My contract has four clauses that limit confidentiality and one of them is if the client is seriously suicidal, but what does ‘seriously’ actually mean?
If a client tells me that within the last few hours they’ve taken an overdose then I’ll call an ambulance whether the client says they want me to or not – the fact that they’ve told me at all suggests that some part of them wants my intervention. So far that’s never happened to me. What has happened is that a client has told me enough to make me concerned that they may actively try to kill themselves within the next few days. I’ve asked their permission to contact their GP to get them involved. I’ve done this twice, both times with the client and me in the same room and with the speakerphone on. It’s important for the client to know precisely what is happening. Both times the client saw the GP within 4 hours. They weren’t sectioned or coerced into anything and continued to come to therapy.
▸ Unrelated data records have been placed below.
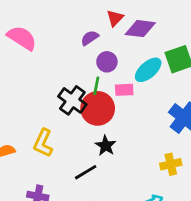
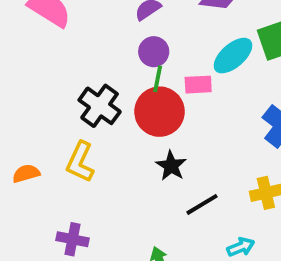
purple circle: (107, 62) -> (154, 52), moved
black cross: (72, 100) -> (100, 106), moved
black line: (86, 172) -> (202, 204), moved

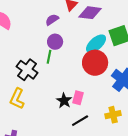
green line: (158, 79) -> (49, 57), moved
pink rectangle: (198, 85) -> (78, 98), moved, turned -72
red circle: (160, 112) -> (95, 63), moved

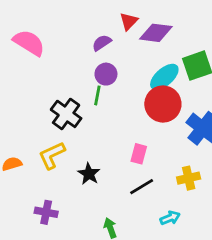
yellow L-shape: (17, 99) -> (52, 155), turned 40
black star: (64, 101) -> (89, 174), moved

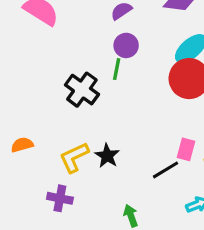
pink rectangle: (139, 154) -> (186, 149), moved
yellow L-shape: (52, 155) -> (74, 157), moved

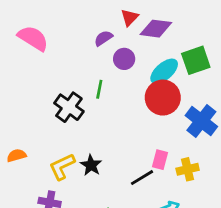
purple circle: (126, 45) -> (124, 59), moved

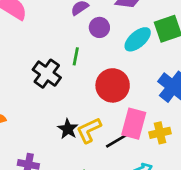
red circle: (163, 98) -> (113, 85), moved
pink rectangle: (160, 160) -> (134, 124), size x1.6
yellow L-shape: (62, 167) -> (89, 130), moved

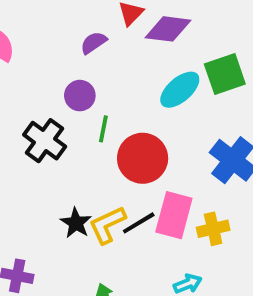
purple circle: (99, 27) -> (80, 96), moved
green line: (76, 56) -> (103, 129), moved
black line: (117, 141) -> (139, 223), moved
Huge numbers of people feel more or less suicidal every day. When things seem too overwhelming, when you’re too tired and worn down, when there are too many demands and nowhere near enough resources suicide can seem to be a rational choice. The vast majority of people who feel this way don’t want to die, they dearly want to live, but to live differently from the life that they are trapped in. Poverty, pain, violence, shame, discrimination, fear, exhaustion and a long list of other circumstances can make life anguished and hopeless, compounded by the wretched fashion of positivity that boils down to ‘You are always failing.’
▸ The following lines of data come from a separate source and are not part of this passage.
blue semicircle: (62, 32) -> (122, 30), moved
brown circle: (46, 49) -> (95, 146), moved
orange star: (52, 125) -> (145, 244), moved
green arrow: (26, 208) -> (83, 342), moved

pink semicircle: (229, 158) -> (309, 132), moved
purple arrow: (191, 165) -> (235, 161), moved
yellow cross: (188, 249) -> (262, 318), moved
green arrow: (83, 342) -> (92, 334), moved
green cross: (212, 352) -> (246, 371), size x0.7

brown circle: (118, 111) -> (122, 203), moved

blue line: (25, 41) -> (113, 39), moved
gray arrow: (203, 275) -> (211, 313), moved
Suicidal feelings can be comforting, they offer a semblance of control when everything else seems frighteningly out of control. If the pain or other struggles become too much then suicide simplifies everything. It’s why prisoners are kept on suicide watch: to stop them having any control whatsoever over their own life. To remove that final aspect of control from a person who sees suicide as their last resort is a form of torture.
Feelings of despair and suicidality are more than worthy of being heard, they are the heart of the matter. Sometimes they are a howl from the past when events took over and swept you away. Sometimes the present is unbearable. You know that no one ever gets over the death of a child or another dearly loved person and the idea of living with this pain seems impossible at the same time as beginning to come to terms with it can seem like a betrayal. Moving into the liminal space between life and death can be caused by cumulative smaller events: being subjected to ‘regeneration’ or being made redundant; the end of another relationship or many long years of a violent one; workplace insults and misery can wear a person down to nothing. Living with suicidal feelings can become habitual, the neurological pathways between anxiety, a sad thought, a difficult event and the solution of death become well worn and more swiftly travelled without us even realising it.
Whatever the case examining these feelings and thoughts is the work of therapy. Bringing a light into these places can make them less mysterious, less alarming. Looking at them squarely can diminish their power and witnessing them honours what may have been longing to be seen for many years.
No counsellor can stop a person who is determined to kill themselves. For some people life is genuinely too complex and painful to endure and no amount of care, trust, relationship, medication, voluntary or involuntary hospitalisation or anything else will ultimately prevent it. Yes, suicide often bequeathes more pain and misery, no one denies that, and there are often ways out of present agony other than death.
If you can choose to die at any time, take the time to share your truth with someone who can bear it.